All of my letters were slit open, read, crudely resealed with tape and stamped “Received in this condition.” I often heard men walking outside my house late at night. They circled all the way around, once or twice, their footsteps crunching in the gravel, before walking off. When a friend arrived from the U.S. ahead of the telegram she had sent, the security men at the airport asked whom she was going to see.
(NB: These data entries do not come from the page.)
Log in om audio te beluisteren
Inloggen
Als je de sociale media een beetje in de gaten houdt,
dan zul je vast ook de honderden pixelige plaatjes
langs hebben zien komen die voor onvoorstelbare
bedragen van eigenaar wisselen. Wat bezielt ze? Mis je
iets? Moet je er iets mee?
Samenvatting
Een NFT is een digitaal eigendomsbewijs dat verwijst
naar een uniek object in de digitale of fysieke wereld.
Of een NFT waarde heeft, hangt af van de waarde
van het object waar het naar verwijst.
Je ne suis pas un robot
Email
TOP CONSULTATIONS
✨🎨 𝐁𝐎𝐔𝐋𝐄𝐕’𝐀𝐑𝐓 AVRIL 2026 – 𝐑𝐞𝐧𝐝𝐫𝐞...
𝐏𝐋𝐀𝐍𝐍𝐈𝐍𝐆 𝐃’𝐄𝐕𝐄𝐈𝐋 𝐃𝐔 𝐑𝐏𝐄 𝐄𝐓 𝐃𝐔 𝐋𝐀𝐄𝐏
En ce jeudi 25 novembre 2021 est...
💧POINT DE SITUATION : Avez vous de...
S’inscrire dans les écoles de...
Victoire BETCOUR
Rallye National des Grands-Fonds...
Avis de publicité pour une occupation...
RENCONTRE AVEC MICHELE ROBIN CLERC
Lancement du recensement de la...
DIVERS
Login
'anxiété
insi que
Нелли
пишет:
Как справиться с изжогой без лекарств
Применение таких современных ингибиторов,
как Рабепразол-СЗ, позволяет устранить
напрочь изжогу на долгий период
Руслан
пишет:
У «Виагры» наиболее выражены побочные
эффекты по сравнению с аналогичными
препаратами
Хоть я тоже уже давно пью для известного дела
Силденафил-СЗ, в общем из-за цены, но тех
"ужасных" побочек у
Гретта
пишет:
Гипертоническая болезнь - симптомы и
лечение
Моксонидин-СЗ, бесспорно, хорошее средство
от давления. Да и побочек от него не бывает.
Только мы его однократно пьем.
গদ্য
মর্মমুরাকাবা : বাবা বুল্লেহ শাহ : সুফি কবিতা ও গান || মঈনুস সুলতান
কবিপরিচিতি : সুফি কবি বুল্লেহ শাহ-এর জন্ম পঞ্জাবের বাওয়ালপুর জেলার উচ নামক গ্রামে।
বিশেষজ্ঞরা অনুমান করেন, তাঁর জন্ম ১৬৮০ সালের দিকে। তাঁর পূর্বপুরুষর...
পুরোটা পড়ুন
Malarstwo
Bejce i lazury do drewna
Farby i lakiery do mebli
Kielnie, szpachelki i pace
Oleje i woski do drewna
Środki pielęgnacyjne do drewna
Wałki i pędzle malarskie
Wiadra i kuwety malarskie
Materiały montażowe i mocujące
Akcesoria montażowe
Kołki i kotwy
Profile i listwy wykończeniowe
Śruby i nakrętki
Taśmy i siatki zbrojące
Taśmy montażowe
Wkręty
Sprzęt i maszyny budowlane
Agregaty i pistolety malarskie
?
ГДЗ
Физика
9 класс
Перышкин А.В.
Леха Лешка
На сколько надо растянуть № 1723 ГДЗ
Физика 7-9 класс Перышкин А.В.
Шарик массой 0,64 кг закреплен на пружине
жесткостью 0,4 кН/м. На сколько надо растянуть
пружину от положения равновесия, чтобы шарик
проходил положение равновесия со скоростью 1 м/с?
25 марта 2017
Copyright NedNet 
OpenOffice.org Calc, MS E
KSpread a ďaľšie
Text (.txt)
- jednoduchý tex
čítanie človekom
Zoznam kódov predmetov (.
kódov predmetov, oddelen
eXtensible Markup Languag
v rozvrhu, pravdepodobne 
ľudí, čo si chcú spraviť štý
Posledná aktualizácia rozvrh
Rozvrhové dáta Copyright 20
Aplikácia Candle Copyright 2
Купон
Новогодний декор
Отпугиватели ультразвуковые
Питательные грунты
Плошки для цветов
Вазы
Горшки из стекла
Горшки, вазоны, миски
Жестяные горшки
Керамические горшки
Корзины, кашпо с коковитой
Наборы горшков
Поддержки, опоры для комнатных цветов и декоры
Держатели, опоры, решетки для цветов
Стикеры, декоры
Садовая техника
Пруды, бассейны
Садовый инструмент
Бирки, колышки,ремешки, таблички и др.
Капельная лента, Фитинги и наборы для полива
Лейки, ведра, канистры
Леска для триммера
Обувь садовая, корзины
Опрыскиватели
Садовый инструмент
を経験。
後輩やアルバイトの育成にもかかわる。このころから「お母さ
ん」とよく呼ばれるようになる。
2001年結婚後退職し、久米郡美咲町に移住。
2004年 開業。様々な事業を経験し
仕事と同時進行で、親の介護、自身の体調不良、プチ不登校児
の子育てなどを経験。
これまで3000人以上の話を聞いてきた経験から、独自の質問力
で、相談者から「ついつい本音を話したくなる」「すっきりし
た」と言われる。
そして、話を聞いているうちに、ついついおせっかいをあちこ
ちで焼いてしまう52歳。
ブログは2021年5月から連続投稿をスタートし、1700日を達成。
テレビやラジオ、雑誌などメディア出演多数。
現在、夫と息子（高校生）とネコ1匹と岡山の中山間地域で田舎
When she named me, they said, “We know where he lives,” and drove her directly to my door.

In his harrowing book, Fort Dimanche, Dungeon of Death, Patrick Lemoine describes his arbitrary arrest for reasons never explained and his year in the prison during Baby Doc’s rule. His cell was so crowded, the men took turns sleeping in shifts while the rest stood. Most prisoners in his group were not executed; they were simply allowed to die from dysentery and other diseases. Of 23 men in Lemoine’s cell, he and one other man survived. He was released after U.N. Ambassador Andrew Young made a powerful speech about human rights in Haiti during the Carter administration. Human Rights Watch has estimated that 25,000 to 30,000 people were killed in the 30 years that Duvalier father and son ruled.

For most Haitians, contact with the regime was peripheral — but always tinged in fear. On my first trips back, I noticed that relatives dropped their voices to a whisper when they spoke about politics — and they changed the conversation completely if someone came into the room they didn’t know or trust. I recall a conversation on the porch of an uncle’s house (now destroyed); several older men — doctors, lawyers, civil servants — sat and praised the government of Jean-Claude Duvalier. It took me a while to realize they were being deeply ironic.

Haitians born after 1986, when Baby Doc and his mercenary wife, Michelle, hastily left the country, do not know what it was like. Haitian politics has become full-throated, heavily debated, with little or no restraint on what people think. Those old enough to remember the old days have a duty to dispel the nostalgia, to inform and remind the rest of their countrymen what it was really like in those days — to live in fear of arrest, reprisal, disappearance.

Haiti has its share of problems now. It doesn’t need to add a return to oppression to that list.